Another difference is related to their food preferences. Tortoises are herbivores who feed primarily on leaves, fruits, vegetables, or grasses. They sometimes swallow rocks to complete their need for certain minerals like calcium.
Meanwhile, turtles are omnivorous. They eat fish, worms, insects, amphibians, jellyfish, plants, algae, invertebrates, and even larger creatures.
Tortoises do not shed, but turtles do. The scutes on a turtle’s shell will flake off, allowing new scutes to grow underneath. When it happens, turtles will bask in the sun to dry them out or scrape against rocks and trees to get them off.
The aquatic environment allows organisms to grow on the turtles’ shells, such as algae or mold, and shedding helps remove them.
Tortoises are usually dry so don’t have the same problem, and their shells do not shed because the keratin shell will constantly grow, layering itself, and bulking up, hence the dome-shaped shells. Their scutes become larger and thicker to protect them better from predators.

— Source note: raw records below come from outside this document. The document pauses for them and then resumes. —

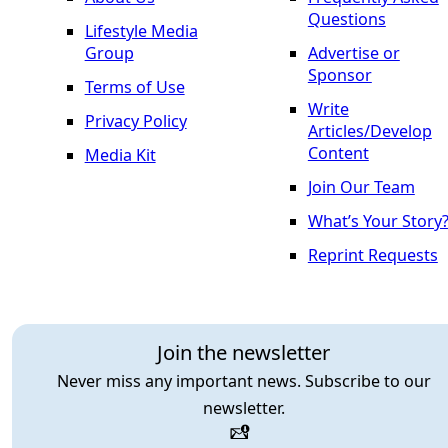
Questions
Lifestyle Media
Group
Advertise or
Sponsor
Terms of Use
Write
Privacy Policy
Articles/Develop
Content
Media Kit
Join Our Team
What’s Your Story
Reprint Requests
Join the newsletter
Never miss any important news. Subscribe to our
newsletter.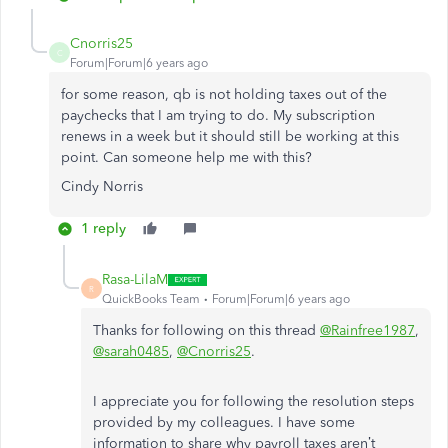
Cnorris25
C
Forum|Forum|6 years ago
for some reason, qb is not holding taxes out of the
paychecks that I am trying to do. My subscription
renews in a week but it should still be working at this
point. Can someone help me with this?
Cindy Norris
1 reply
Rasa-LilaM
R
QuickBooks Team
Forum|Forum|6 years ago
Thanks for following on this thread
@Rainfree1987
,
@sarah0485
,
@Cnorris25
.
I appreciate you for following the resolution steps
provided by my colleagues. I have some
information to share why payroll taxes aren’t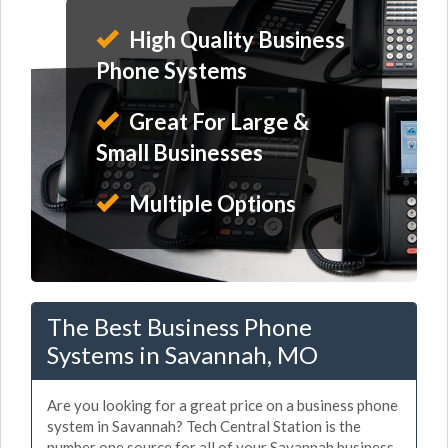
High Quality Business
Phone Systems
Great For Large &
Small Businesses
Multiple Options
The Best Business Phone
Systems in Savannah, MO
Are you looking for a great price on a business phone
system in Savannah? Tech Central Station is the
number one source for all of your Savannah business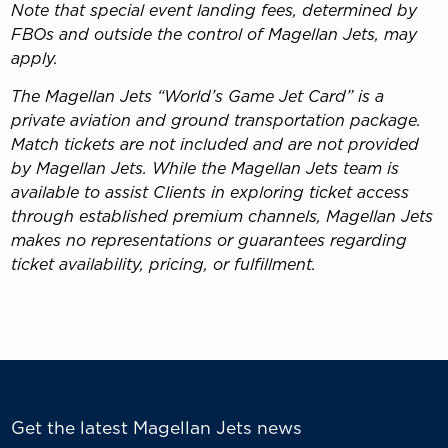
Note that special event landing fees, determined by
FBOs and outside the control of Magellan Jets, may
apply.
The Magellan Jets “World’s Game Jet Card” is a
private aviation and ground transportation package.
Match tickets are not included and are not provided
by Magellan Jets. While the Magellan Jets team is
available to assist Clients in exploring ticket access
through established premium channels, Magellan Jets
makes no representations or guarantees regarding
ticket availability, pricing, or fulfillment.
Get the latest Magellan Jets news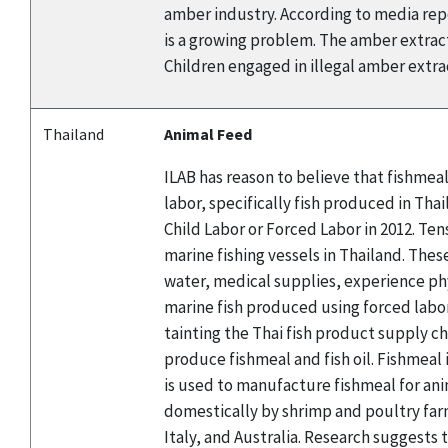
amber industry. According to media repor
is a growing problem. The amber extracti
Children engaged in illegal amber extract
Thailand
Animal Feed
ILAB has reason to believe that fishmea
labor, specifically fish produced in Th
Child Labor or Forced Labor in 2012. Te
marine fishing vessels in Thailand. Thes
water, medical supplies, experience ph
marine fish produced using forced labor
tainting the Thai fish product supply ch
produce fishmeal and fish oil. Fishmeal
is used to manufacture fishmeal for ani
domestically by shrimp and poultry farm
Italy, and Australia. Research suggests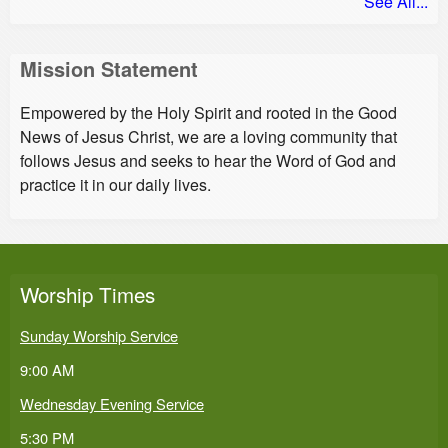
See All...
Mission Statement
Empowered by the Holy Spirit and rooted in the Good
News of Jesus Christ, we are a loving community that
follows Jesus and seeks to hear the Word of God and
practice it in our daily lives.
Worship Times
Sunday Worship Service
9:00 AM
Wednesday Evening Service
5:30 PM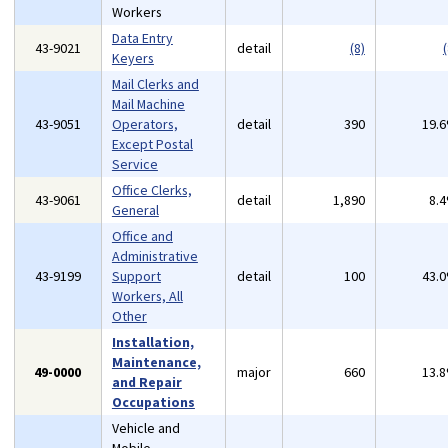
Workers
Data Entry
43-9021
detail
(8)
(
Keyers
Mail Clerks and
Mail Machine
43-9051
Operators,
detail
390
19.
Except Postal
Service
Office Clerks,
43-9061
detail
1,890
8.
General
Office and
Administrative
43-9199
Support
detail
100
43.
Workers, All
Other
Installation,
Maintenance,
49-0000
major
660
13.
and Repair
Occupations
Vehicle and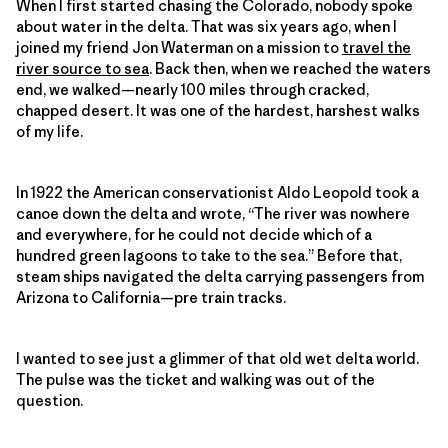
When I first started chasing the Colorado, nobody spoke
about water in the delta. That was six years ago, when I
joined my friend Jon Waterman on a mission to
travel the
river source to sea
. Back then, when we reached the waters
end, we walked—nearly 100 miles through cracked,
chapped desert. It was one of the hardest, harshest walks
of my life.
In 1922 the American conservationist Aldo Leopold took a
canoe down the delta and wrote, “The river was nowhere
and everywhere, for he could not decide which of a
hundred green lagoons to take to the sea.” Before that,
steam ships navigated the delta carrying passengers from
Arizona to California—pre train tracks.
I wanted to see just a glimmer of that old wet delta world.
The pulse was the ticket and walking was out of the
question.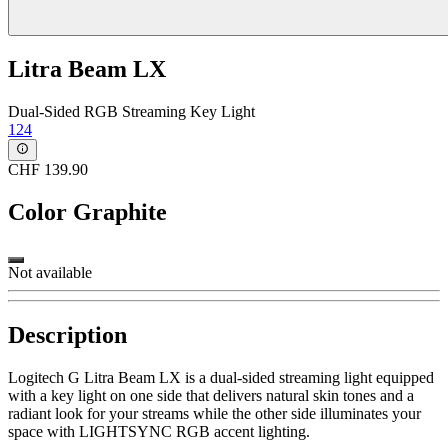
Litra Beam LX
Dual-Sided RGB Streaming Key Light
124
CHF 139.90
Color
Graphite
Not available
Description
Logitech G Litra Beam LX is a dual-sided streaming light equipped
with a key light on one side that delivers natural skin tones and a
radiant look for your streams while the other side illuminates your
space with LIGHTSYNC RGB accent lighting.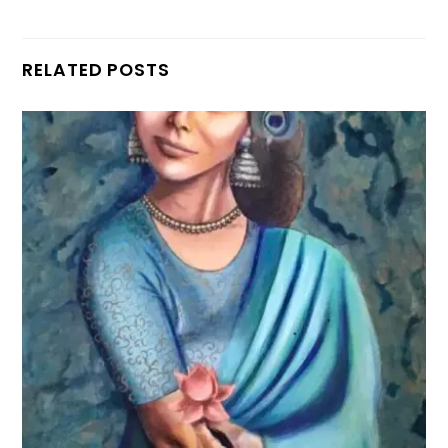
RELATED POSTS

Tortoises have a much longer lifespan than turtles do, with a life expectancy of around 90 years if it can avoid predators. A tortoise named Jonathan is the oldest currently-living terrestrial animal at 190 years of age.
In contrast, the expected lifespan of a turtle is only about 20 to 40 years, while sea turtles can live up to 60 to 70 years.
Tortoises are primarily found in Asia and Africa, and some species exist in the Americas, too, as their habitats are almost entirely warm. Turtles are known to be found in Africa and America, but there are at least six turtles species recorded to live in Restorasi Ekosistem Riau, in the Kampar Peninsula, Sumatra, Indonesia.
Two of them, the Spiny turtle (Heosemys spinosa) and the Malaysian giant turtle (Orlitia borneensis), are categorised as Endangered (EN) and Critically-Endangered (CR).
For us in the RER, more attention to the recovery of the turtle population in Indonesia is essential because turtles face some potential threats like poaching, deforestation, and international trafficking that have led to their numbers decreasing in the wild.
Hence, we recorded and identified the six turtle species in the Turtles of the Kampar Peninsula publication, which is essential to monitor and protect turtle species on the Kampar Peninsula.